Foto: © Wilfried Hösl / Bayerische Staatsoper ; Alle Rechte vorbehalten
Verdis Aida
in der Bayerischen Staatsoper
Regie: Christof Nel
5 von 5 Operngläsern
Prädikat: Großartig!

Die Architektur des Grauen(s):
Eine Aida ganz ohne Pharaonen-Kitsch
Persönliches Vorwort:
Manchmal ist es wie verhext. Ticken Kritiker und Premierenpublikum
anders als der Rest der Menschheit? Und wenn ja, dann elitärer, sprich
besser, und wir sind die Beschränkten? Oder verschränkt die Jagd
nach dem nächsten Aufreger den Blick auf das Besondere? Ein Psychologe
hat mir einmal erklärt, warum sich Senioren so oft über Kleinigkeiten
aufregen und dann mit Schirm, Stock und derber Sprache loswettern:
weil es einfacher ist, etwas Böses zu sagen, als etwas Nettes.

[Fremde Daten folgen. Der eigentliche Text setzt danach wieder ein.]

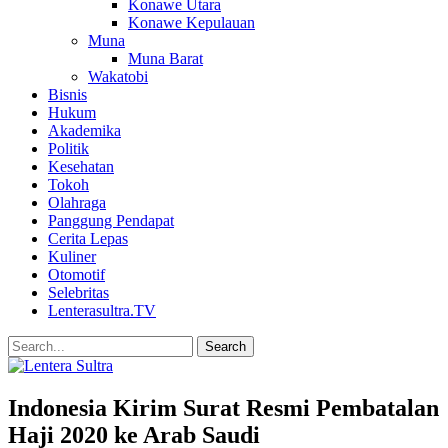
Konawe Utara
Konawe Kepulauan
Muna
Muna Barat
Wakatobi
Bisnis
Hukum
Akademika
Politik
Kesehatan
Tokoh
Olahraga
Panggung Pendapat
Cerita Lepas
Kuliner
Otomotif
Selebritas
Lenterasultra.TV
Indonesia Kirim Surat Resmi Pembatalan
Haji 2020 ke Arab Saudi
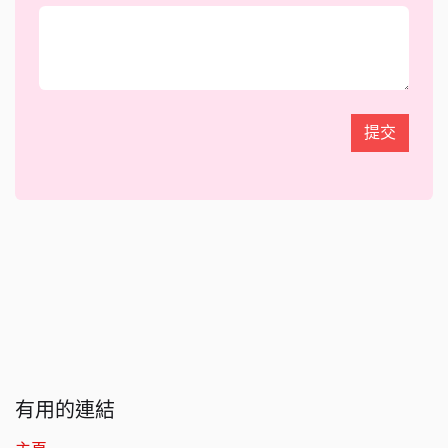
提交
有用的連結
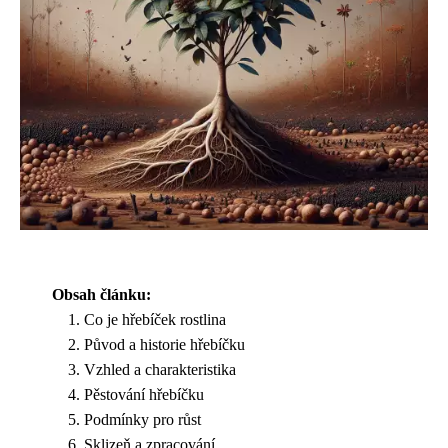
Obsah článku:
Co je hřebíček rostlina
Původ a historie hřebíčku
Vzhled a charakteristika
Pěstování hřebíčku
Podmínky pro růst
Sklizeň a zpracování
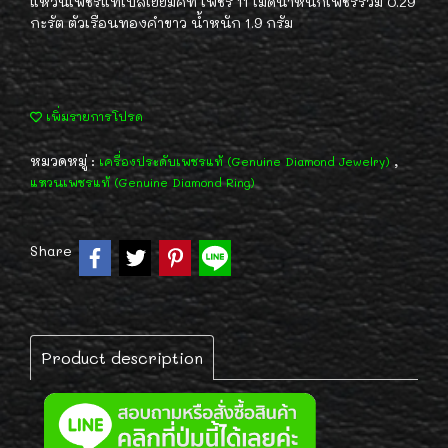
แหวนเพชรแท้เบลเยี่ยมคัท เพชร 11 เม็ดน้ำหนักเพชรรวม 0.29
กะรัต ตัวเรือนทองคำขาว น้ำหนัก 1.9 กรัม
เพิ่มรายการโปรด
หมวดหมู่ :
,
เครื่องประดับเพชรแท้ (Genuine Diamond Jewelry)
แหวนเพชรแท้ (Genuine Diamond Ring)
Share
Product description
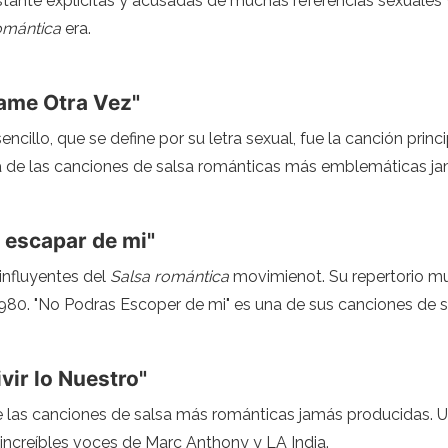
tante explícitas y acusadas de muchas referencias sexuales y
omántica
era.
rame Otra Vez"
encillo, que se define por su letra sexual, fue la canción prin
a de las canciones de salsa románticas más emblemáticas j
s escapar de mi"
influyentes del
Salsa romántica
movimienot. Su repertorio mus
e 1980. "No Podras Escoper de mi" es una de sus canciones de
vir lo Nuestro"
de las canciones de salsa más románticas jamás producidas. U
 increíbles voces de Marc Anthony y LA India.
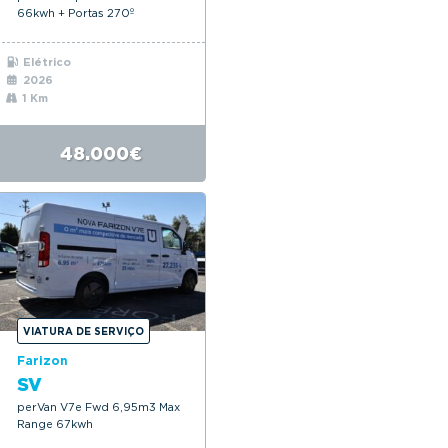
66kwh + Portas 270º
Elétrico
2026
1 Km
48.000€
VIATURA DE SERVIÇO
Farizon
SV
perVan V7e Fwd 6,95m3 Max
Range 67kwh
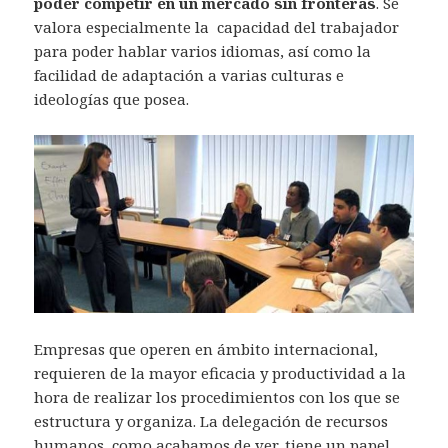
poder competir en un mercado sin fronteras
. Se
valora especialmente la capacidad del trabajador
para poder hablar varios idiomas, así como la
facilidad de adaptación a varias culturas e
ideologías que posea.
Empresas que operen en ámbito internacional,
requieren de la mayor eficacia y productividad a la
hora de realizar los procedimientos con los que se
estructura y organiza. La delegación de recursos
humanos, como acabamos de ver, tiene un papel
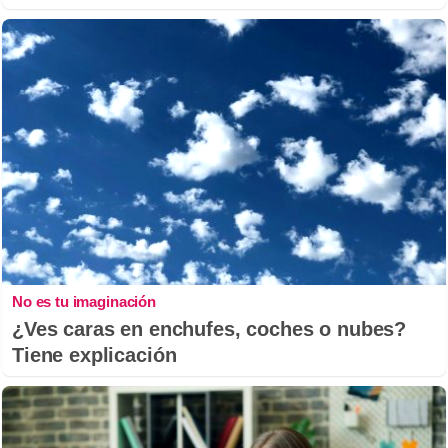
No es tu imaginación
¿Ves caras en enchufes, coches o nubes?
Tiene explicación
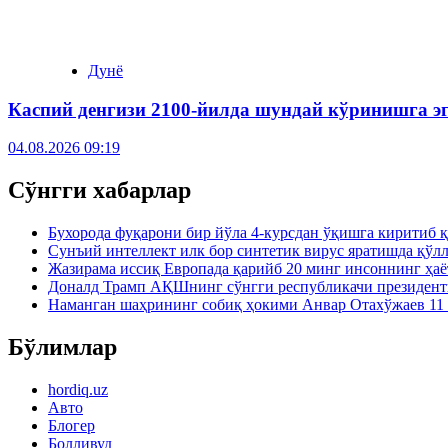
Дунё
Каспий денгизи 2100-йилда шундай кўринишга э
04.08.2026 09:19
Сўнгги хабарлар
Бухорода фуқарони бир йўла 4-курсдан ўқишга киритиб 
Сунъий интеллект илк бор синтетик вирус яратишда қўл
Жазирама иссиқ Европада қарийб 20 минг инсоннинг ҳаё
Доналд Трамп АҚШнинг сўнгги республикачи президен
Наманган шаҳрининг собиқ ҳокими Анвар Отахўжаев 11 
Бўлимлар
hordiq.uz
Авто
Блогер
Болливуд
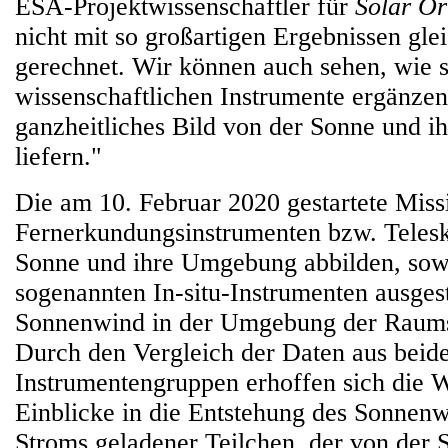
ESA-Projektwissenschaftler für
Solar Or
nicht mit so großartigen Ergebnissen gle
gerechnet. Wir können auch sehen, wie s
wissenschaftlichen Instrumente ergänzen
ganzheitliches Bild von der Sonne und 
liefern."
Die am 10. Februar 2020 gestartete Missi
Fernerkundungsinstrumenten bzw. Telesk
Sonne und ihre Umgebung abbilden, sowi
sogenannten In-situ-Instrumenten ausgest
Sonnenwind in der Umgebung der Raum
Durch den Vergleich der Daten aus beid
Instrumentengruppen erhoffen sich die W
Einblicke in die Entstehung des Sonnenw
Stroms geladener Teilchen, der von der 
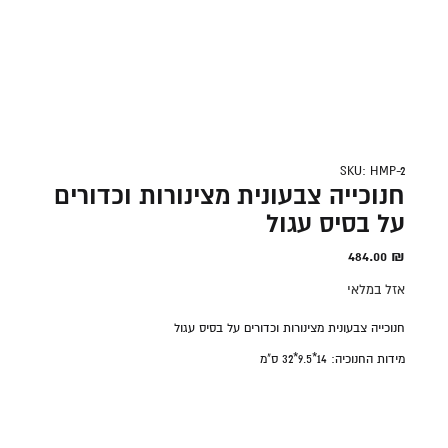
SKU: HMP-2
חנוכייה צבעונית מצינורות וכדורים
על בסיס עגול
484.00
₪
אזל במלאי
חנוכייה צבעונית מצינורות וכדורים על בסיס עגול
מידות החנוכיה:
14*9.5*32
ס"מ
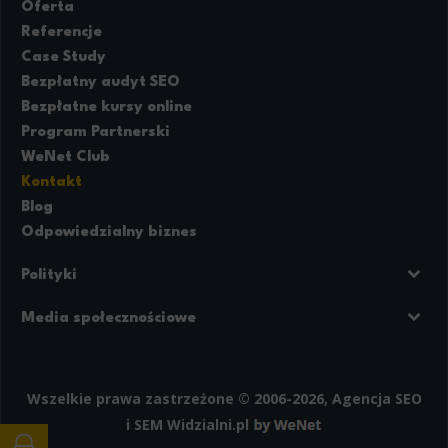
Oferta
Referencje
Case Study
Bezpłatny audyt SEO
Bezpłatne kursy online
Program Partnerski
WeNet Club
Kontakt
Blog
Odpowiedzialny biznes
Polityki
Prywatność
Regulamin strony
Media społecznościowe
Polityka cookies
Facebook
LinkedIn
Instagram
Wszelkie prawa zastrzeżone © 2006-2026, Agencja SEO
i SEM
Widzialni.pl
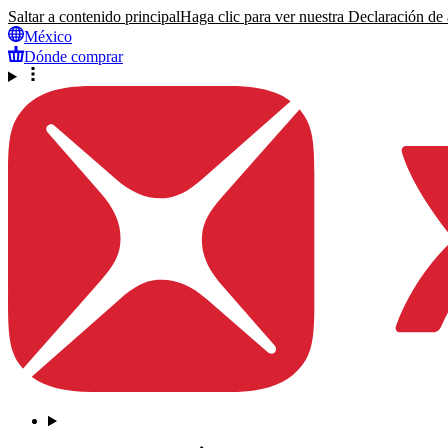
Saltar a contenido principal
Haga clic para ver nuestra Declaración de a
México
Dónde comprar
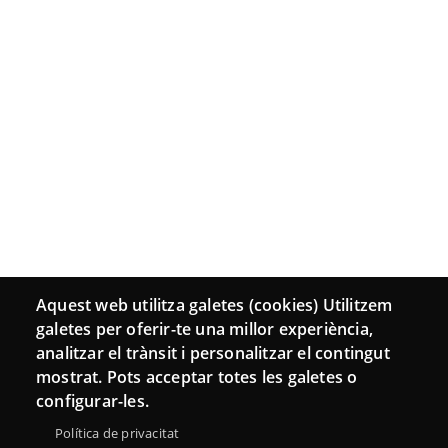
Aquest web utilitza galetes (cookies) Utilitzem
galetes per oferir-te una millor experiència,
analitzar el trànsit i personalitzar el contingut
mostrat. Pots acceptar totes les galetes o
configurar-les.
Política de privacitat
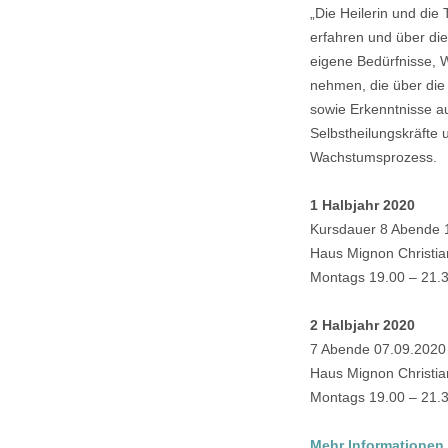
„Die Heilerin und die
erfahren und über di
eigene Bedürfnisse, 
nehmen, die über die 
sowie Erkenntnisse a
Selbstheilungskräfte 
Wachstumsprozess.
1 Halbjahr 2020
Kursdauer 8 Abende 
Haus Mignon Christia
Montags 19.00 – 21.
2 Halbjahr 2020
7 Abende 07.09.2020
Haus Mignon Christia
Montags 19.00 – 21.
Mehr Informationen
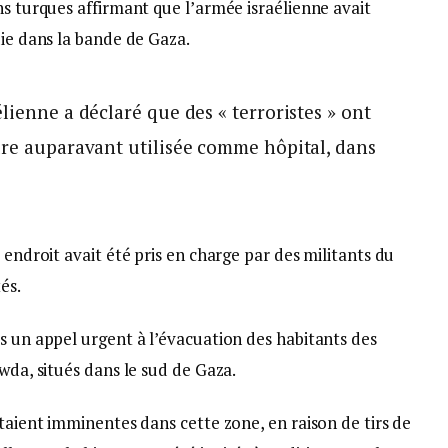
ns turques affirmant que l’armée israélienne avait
uie dans la bande de Gaza.
lienne a déclaré que des « terroristes » ont
ure auparavant utilisée comme hôpital, dans
 endroit avait été pris en charge par des militants du
és.
s un appel urgent à l’évacuation des habitants des
wda, situés dans le sud de Gaza.
étaient imminentes dans cette zone, en raison de tirs de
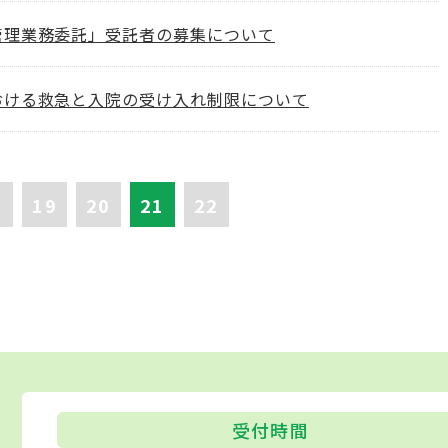
管理業務委託」受託者の募集について
おける救急と入院の受け入れ制限について
19
20
21
22
受付時間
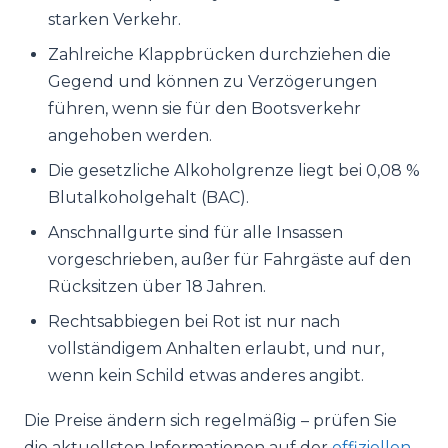
starken Verkehr.
Zahlreiche Klappbrücken durchziehen die
Gegend und können zu Verzögerungen
führen, wenn sie für den Bootsverkehr
angehoben werden.
Die gesetzliche Alkoholgrenze liegt bei 0,08 %
Blutalkoholgehalt (BAC).
Anschnallgurte sind für alle Insassen
vorgeschrieben, außer für Fahrgäste auf den
Rücksitzen über 18 Jahren.
Rechtsabbiegen bei Rot ist nur nach
vollständigem Anhalten erlaubt, und nur,
wenn kein Schild etwas anderes angibt.
Die Preise ändern sich regelmäßig – prüfen Sie
die aktuellsten Informationen auf der
offiziellen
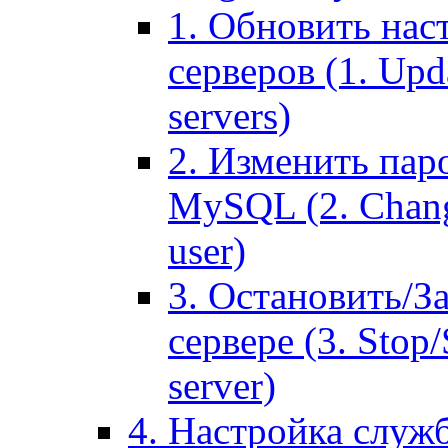
1. Обновить нас
серверов (1. Upd
servers)
2. Изменить паро
MySQL (2. Chang
user)
3. Остановить/З
сервере (3. Stop
server)
4. Настройка служ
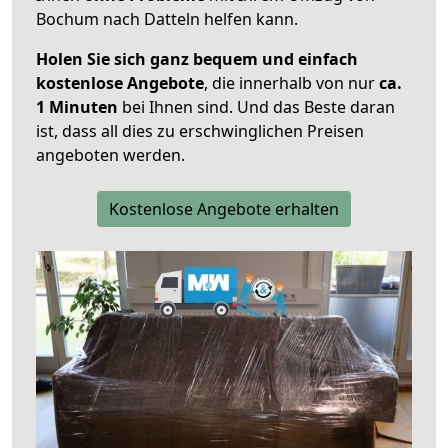
Bochum nach Datteln helfen kann.
Holen Sie sich ganz bequem und einfach
kostenlose Angebote
, die innerhalb von nur
ca.
1 Minuten
bei Ihnen sind. Und das Beste daran
ist, dass all dies zu erschwinglichen Preisen
angeboten werden.
Kostenlose Angebote erhalten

Wer etwas Nettes sagt, stößt eher bei der Gegenseite auf Abneigung,
als wenn er drauf los poltert. Klingt paradox, kann man aber tatsächlich
an sich selbst oft beobachten. Es kostet viel Überwindung, aufzustehen
und zu sagen: Moment mal, mir gefällt diese Aida aber außerordentlich
gut, auch wenn sich die Intelligenzia Münchens einig ist: Diese Aida
ist Schmarrn. Die Süddeutsche Zeitung nahm das Fazit des Premierenabends
seinerzeit gleich in der Schlagzeile vorweg: „Ein Buh für die Sterilität“.
Der Münchner Merkur schmähte hinterher: „Sündhaft verharmlost!“.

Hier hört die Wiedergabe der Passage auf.